Numa coisa as opiniões coincidiam: as manifestações que a comunicação difundia, sobretudo em cidades como Deraa, eram lideradas por indivíduos identificados como externos à Síria. Condenavam o facto de outras manifestações de apoio ao regime não terem a mesma cobertura e temiam a interferência internacional baseada em agendas que nada tinham a ver com democracia ou liberdade para o povo.
Assistiu-se, em seguida, a um escalar do conflito com a militarização dos movimentos de oposição que se fragmentou entre forças moderadas como o Exército Livre da Síria e os grupos extremistas da Frente Al-Nusra e, posteriormente, do Estado Islâmico, ex-ISIS. O país mergulhou numa guerra civil que fez milhares de deslocados e outro tanto de mortos.
Mais uma vez, as coligações internacionais (Rússia e Irão por um lado, Ocidente e EUA por outro) entraram no palco da guerra.
Derrubado o regime de Al Assad, não me parece que o momento seja de grandes festejos e temo o futuro sobretudo em relação a minorias e às mulheres.
Abu Mohammed al-Jawlan, que lidera o grupo Hayet Tahrir al-Sham (HTS), foi um dos homens fortes da Al Qaeda e um dos fundadores da Frente Al-Nusra. Vemo-lo sempre rodeado de homens que nos fazem lembrar, de certa maneira, o Estado Islâmico, muito embora seja conhecido o seu diferendo com Abu Bakr al-Baghdadi, o homem forte do EI.

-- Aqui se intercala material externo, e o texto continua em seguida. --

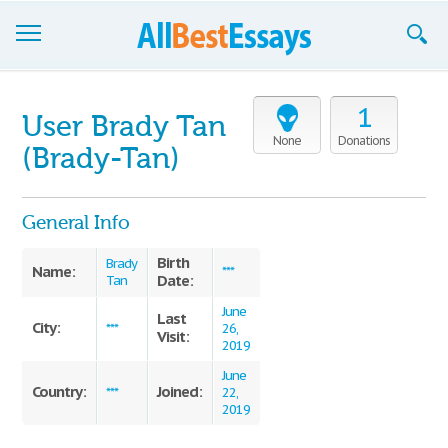
Browse Essays
1
User Brady Tan
Join now!
None
Donations
(Brady-Tan)
Login
General Info
Support
Birth
Brady
Name:
***
Date:
Tan
June
Last
City:
***
26,
Visit:
2019
June
Country:
Joined:
***
22,
2019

Evidentemente que não podemos ignorar ou branquear o ataque supostamente levado a cabo pelo regime sírio sobre os seus concidadãos. Como não podemos ignorar as cadeias de alta segurança ou as prisões ilegais norte americanas contra suspeitos extremistas. Aliás as instalações prisionais mostradas são muito semelhantes a Guantanamo ou outros “buracos” clandestinos usados pelos norte-americanos, também eles senhores de ações de tortura condenáveis.
Porque nestes cenários não existem guerras santas, nem santos e demónios! Não podemos aceitar todas as atitudes só porque nos são apresentadas em prol dum bem maior! Necessitamos de usar juízo critico, até porque, afinal, são as pessoas, as anónimas pessoas que sofrem os desvarios dos senhores da guerra.
A Síria mergulhou, temo bem, numa nova era de instabilidade e guerra, com diferentes fações e grupos em disputa. Muito à semelhança do que aconteceu após o derrube e morte dos líderes do Iraque e da Líbia. O retorno da população refugiada nos países vizinhos, segundo números locais, não é assim tão significativo. Há um “esperar para ver” que os mantém longe ainda das suas terras. E é até bem possível que venhamos a assistir a mais um movimento de fuga deixando Damasco.